La plaza de la Constitución es el escenario de la ‘batalla’ entre moros y cristianos. Los accesos están blindados y sólo se pueden entrar 8.000 personas. El Ayuntamiento de Sóller distribuye, días antes, entre la población local, las pulseras identificativas que permiten acceder. Este año se habrían detectado la falsificación de estas pulseras, por lo que el 2023 incorporarán un mecanismo para evitarlo.

Segundo caso: los vecinos de Buñol que estén empadronados o nacidos en esta localidad valenciana recogen las entradas para participar en la fiesta de la Tomatina, declarada de Interés Turístico Internacional, que se celebra el 30 de agosto. El Ayuntamiento de Buñol se encarga de su distribución.

Ya no se puede aplazar más una decisión similar para las fiestas de Sant Joan de Ciutadella, con un criterio de ‘discriminación positiva’ a favor de los vecinos de Ciutadella, empadronados o nacidos en el municipio, tal como ya ha pedido el director, Josep Bagur Torres.

Y, como advierte Joan D. Pons Torres, «mentres un sol ciutadellenc quedi exclòs de sa festa, ja no serà un Sant Joan de dalt de tot». Porque nos llenamos la boca de la belleza, la historia, la tradición y el sentimiento de identidad santjoaner, pero la invasión y masificación de los espacios urbanos nos impide vivir el 23 y 24 de junio.

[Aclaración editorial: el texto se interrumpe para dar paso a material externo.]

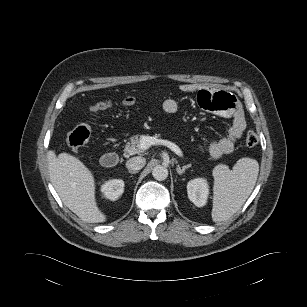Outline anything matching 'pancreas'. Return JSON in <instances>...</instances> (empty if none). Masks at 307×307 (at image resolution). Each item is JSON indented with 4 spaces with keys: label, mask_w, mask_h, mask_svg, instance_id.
Here are the masks:
<instances>
[{
    "label": "pancreas",
    "mask_w": 307,
    "mask_h": 307,
    "mask_svg": "<svg viewBox=\"0 0 307 307\" xmlns=\"http://www.w3.org/2000/svg\"><path fill=\"white\" fill-rule=\"evenodd\" d=\"M143 135H133L130 137V141L125 145L124 156L129 157L131 155L140 154L143 149L140 148V141Z\"/></svg>",
    "instance_id": "cf45deb5"
}]
</instances>
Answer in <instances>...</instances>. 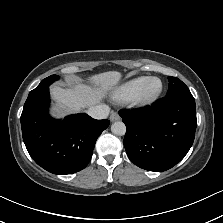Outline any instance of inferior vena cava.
Masks as SVG:
<instances>
[{"mask_svg":"<svg viewBox=\"0 0 223 223\" xmlns=\"http://www.w3.org/2000/svg\"><path fill=\"white\" fill-rule=\"evenodd\" d=\"M110 110L108 104H100L88 109L87 114L96 119L106 118Z\"/></svg>","mask_w":223,"mask_h":223,"instance_id":"1","label":"inferior vena cava"}]
</instances>
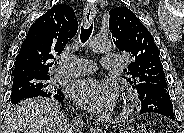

Queda un año por delante para las fiestas del 2023. La alcaldesa Joana Gomila, que no repetirá, porque tiene su mirada puesta en el Parlament, donde espera entrar tras las elecciones de mayo del 2023, cuenta con once meses para estudiar, debatir, valorar y concretar las medidas a aplicar en el Sant Joan del segundo año del bienio de Borja Saura. El objetivo es doble: evitar la masificación y garantizar el acceso de los ciutadellencs a todos los actos santjoaners.